Exercise aim. Show each line of the listing in which the word "données" occurs.

Task data.
+---+

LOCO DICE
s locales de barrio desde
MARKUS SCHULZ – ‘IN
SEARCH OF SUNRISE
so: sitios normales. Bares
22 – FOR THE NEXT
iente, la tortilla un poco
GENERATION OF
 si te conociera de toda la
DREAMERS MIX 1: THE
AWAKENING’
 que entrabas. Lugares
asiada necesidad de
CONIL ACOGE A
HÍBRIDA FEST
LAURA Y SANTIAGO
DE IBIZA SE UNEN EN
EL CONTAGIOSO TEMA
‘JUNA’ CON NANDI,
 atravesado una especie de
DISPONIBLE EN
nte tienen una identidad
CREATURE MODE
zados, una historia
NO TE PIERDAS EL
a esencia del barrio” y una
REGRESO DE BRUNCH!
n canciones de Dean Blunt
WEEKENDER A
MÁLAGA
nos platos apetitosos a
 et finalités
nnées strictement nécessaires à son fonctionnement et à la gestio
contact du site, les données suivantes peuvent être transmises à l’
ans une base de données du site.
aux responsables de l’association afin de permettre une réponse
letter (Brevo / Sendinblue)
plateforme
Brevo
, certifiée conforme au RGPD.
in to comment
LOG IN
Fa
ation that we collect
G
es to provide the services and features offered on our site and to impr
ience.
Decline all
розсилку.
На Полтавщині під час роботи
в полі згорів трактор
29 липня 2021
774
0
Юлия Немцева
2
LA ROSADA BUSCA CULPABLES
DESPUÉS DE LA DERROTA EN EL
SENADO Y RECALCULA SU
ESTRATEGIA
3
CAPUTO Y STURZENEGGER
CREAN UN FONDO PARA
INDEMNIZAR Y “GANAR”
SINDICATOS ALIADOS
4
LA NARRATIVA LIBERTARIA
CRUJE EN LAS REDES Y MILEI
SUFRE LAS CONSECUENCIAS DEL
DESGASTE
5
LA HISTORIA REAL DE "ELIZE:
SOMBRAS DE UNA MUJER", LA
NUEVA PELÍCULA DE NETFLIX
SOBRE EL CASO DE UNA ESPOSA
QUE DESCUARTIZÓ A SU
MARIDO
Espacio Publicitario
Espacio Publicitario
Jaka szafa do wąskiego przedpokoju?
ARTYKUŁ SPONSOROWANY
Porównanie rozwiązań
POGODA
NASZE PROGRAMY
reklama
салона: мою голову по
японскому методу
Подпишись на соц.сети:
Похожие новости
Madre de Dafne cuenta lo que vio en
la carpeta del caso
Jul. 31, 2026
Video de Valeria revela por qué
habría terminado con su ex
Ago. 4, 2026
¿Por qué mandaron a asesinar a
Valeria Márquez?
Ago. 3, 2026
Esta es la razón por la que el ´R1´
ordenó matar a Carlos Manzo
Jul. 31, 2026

+---+

Result for this exercise.
contact du site, les données suivantes peuvent être transmises à l’
ans une base de données du site.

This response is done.